## Exercise goal
Read the records below and report each line in which "Joga" occurs.
(Beginning of Task inputs)
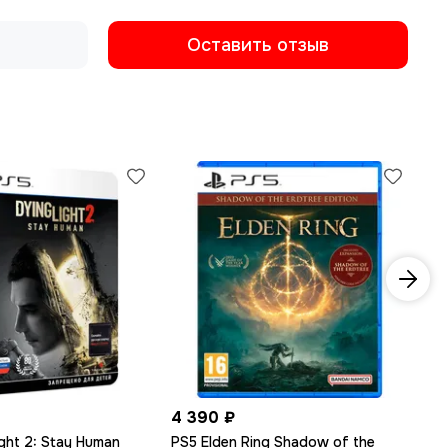
Оставить отзыв
4 390 ₽
1 
ght 2: Stay Human
PS5 Elden Ring Shadow of the
PS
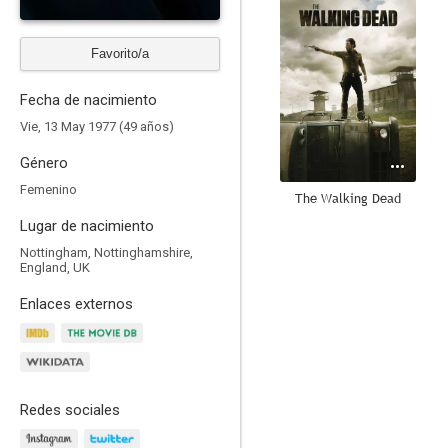
Favorito/a
Fecha de nacimiento
Vie, 13 May 1977 (49 años)
Género
Femenino
The Walking Dead
Lugar de nacimiento
8.0
Nottingham, Nottinghamshire,
England, UK
Enlaces externos
Redes sociales
La ballena (The Whale)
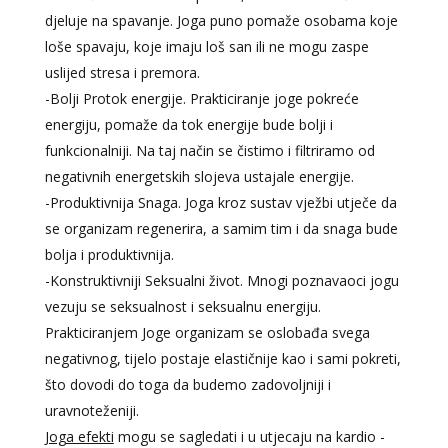
djeluje na spavanje. Joga puno pomaže osobama koje
loše spavaju, koje imaju loš san ili ne mogu zaspe
uslijed stresa i premora.
-Bolji Protok energije. Prakticiranje joge pokreće
energiju, pomaže da tok energije bude bolji i
funkcionalniji. Na taj način se čistimo i filtriramo od
negativnih energetskih slojeva ustajale energije.
-Produktivnija Snaga. Joga kroz sustav vježbi utječe da
se organizam regenerira, a samim tim i da snaga bude
bolja i produktivnija.
-Konstruktivniji Seksualni život. Mnogi poznavaoci jogu
vezuju se seksualnost i seksualnu energiju.
Prakticiranjem Joge organizam se oslobađa svega
negativnog, tijelo postaje elastičnije kao i sami pokreti,
što dovodi do toga da budemo zadovoljniji i
uravnoteženiji.
Joga efekti
mogu se sagledati i u utjecaju na kardio -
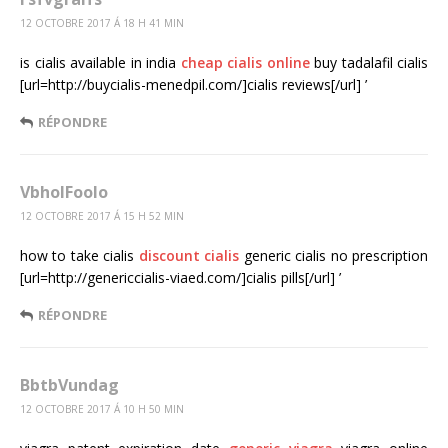
12 OCTOBRE 2017 Á 18 H 41 MIN
is cialis available in india
cheap cialis online
buy tadalafil cialis
[url=http://buycialis-menedpil.com/]cialis reviews[/url] ’
RÉPONDRE
VbholFoolo
12 OCTOBRE 2017 Á 15 H 52 MIN
how to take cialis
discount cialis
generic cialis no prescription
[url=http://genericcialis-viaed.com/]cialis pills[/url] ’
RÉPONDRE
BbtbVundag
12 OCTOBRE 2017 Á 10 H 50 MIN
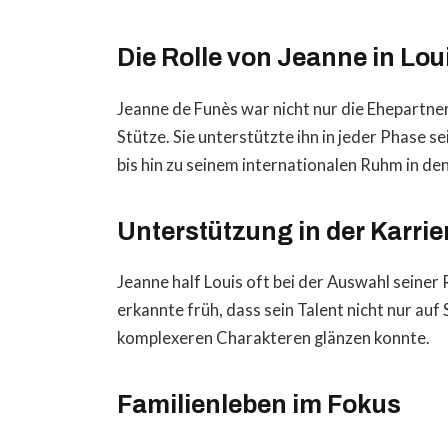
Die Rolle von Jeanne in Lou
Jeanne de Funès war nicht nur die Ehepartne
Stütze. Sie unterstützte ihn in jeder Phase 
bis hin zu seinem internationalen Ruhm in d
Unterstützung in der Karrie
Jeanne half Louis oft bei der Auswahl seiner 
erkannte früh, dass sein Talent nicht nur au
komplexeren Charakteren glänzen konnte.
Familienleben im Fokus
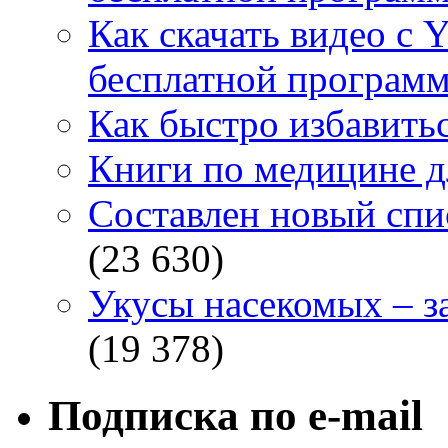
Как скачать видео с 
бесплатной программ
Как быстро избавитьс
Книги по медицине дл
Составлен новый спи
(23 630)
Укусы насекомых – з
(19 378)
Подписка по e-mail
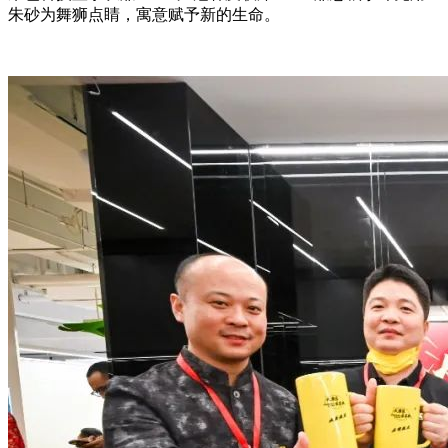
朱砂为舞狮点睛，寓意赋予新的生命。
(End of Task inputs)
## Problem solution
djeluje na spavanje. Joga puno pomaže osobama koje
-Produktivnija Snaga. Joga kroz sustav vježbi utječe da
Joga efekti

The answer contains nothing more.